• Task inputs
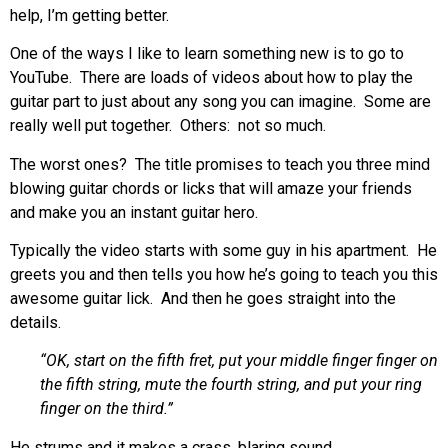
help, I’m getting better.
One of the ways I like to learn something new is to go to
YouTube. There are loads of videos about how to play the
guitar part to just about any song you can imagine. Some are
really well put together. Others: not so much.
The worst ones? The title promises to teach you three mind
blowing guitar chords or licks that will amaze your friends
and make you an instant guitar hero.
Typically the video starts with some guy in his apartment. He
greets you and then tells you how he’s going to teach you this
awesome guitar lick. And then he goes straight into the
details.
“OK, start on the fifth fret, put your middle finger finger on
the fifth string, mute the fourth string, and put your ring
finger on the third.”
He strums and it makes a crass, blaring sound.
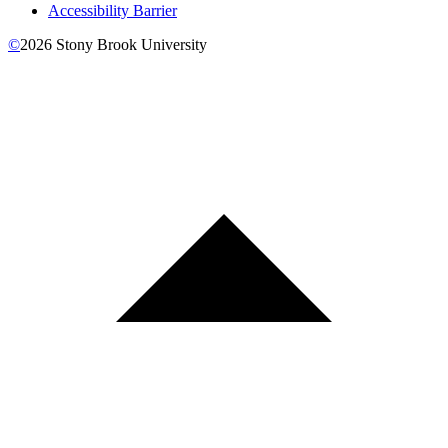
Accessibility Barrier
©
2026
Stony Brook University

---

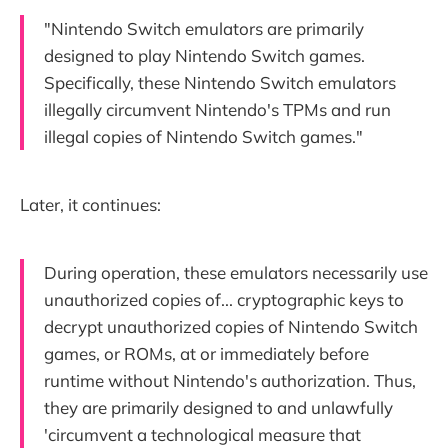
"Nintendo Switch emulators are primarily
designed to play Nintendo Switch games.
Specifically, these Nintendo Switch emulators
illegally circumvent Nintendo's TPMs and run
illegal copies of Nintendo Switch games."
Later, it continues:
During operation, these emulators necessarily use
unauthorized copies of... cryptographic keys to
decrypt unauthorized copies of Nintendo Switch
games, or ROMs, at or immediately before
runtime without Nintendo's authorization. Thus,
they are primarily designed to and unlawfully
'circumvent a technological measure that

* * *

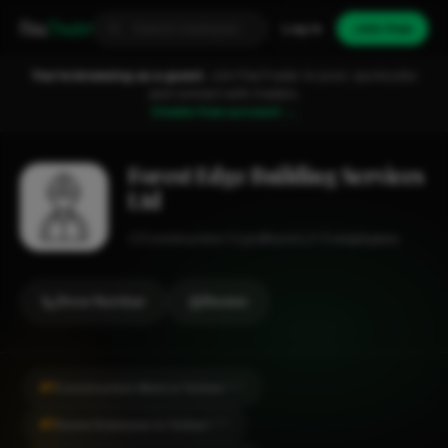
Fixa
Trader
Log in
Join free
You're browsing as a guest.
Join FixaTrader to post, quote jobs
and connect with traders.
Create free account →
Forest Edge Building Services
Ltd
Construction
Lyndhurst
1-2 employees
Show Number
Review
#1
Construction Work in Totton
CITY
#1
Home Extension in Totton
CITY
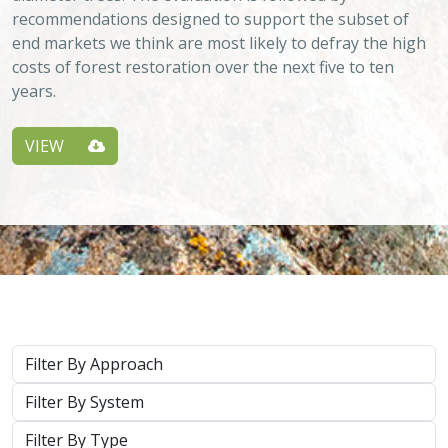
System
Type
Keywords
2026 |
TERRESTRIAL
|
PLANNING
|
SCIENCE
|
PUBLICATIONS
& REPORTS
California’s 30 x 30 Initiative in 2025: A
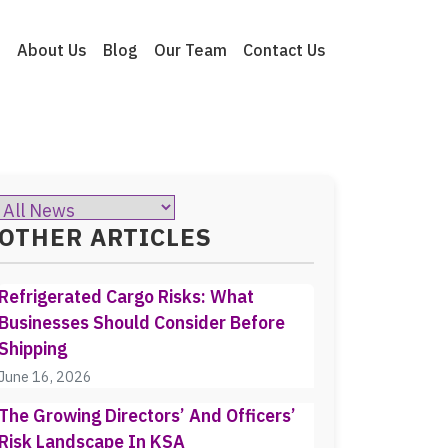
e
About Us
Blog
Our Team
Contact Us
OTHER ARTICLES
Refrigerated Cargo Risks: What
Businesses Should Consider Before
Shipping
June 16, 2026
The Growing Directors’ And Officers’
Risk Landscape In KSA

• Requirement
The answer is those lines of the material above that run from the one containing "Typically the video" up to and including the one containing "Stony Brook University", restated exactly and without images.

• Result of this exercise
Typically the video starts with some guy in his apartment. He
greets you and then tells you how he’s going to teach you this
awesome guitar lick. And then he goes straight into the
details.
“OK, start on the fifth fret, put your middle finger finger on
the fifth string, mute the fourth string, and put your ring
finger on the third.”
He strums and it makes a crass, blaring sound.
Accessibility Barrier
©
2026
Stony Brook University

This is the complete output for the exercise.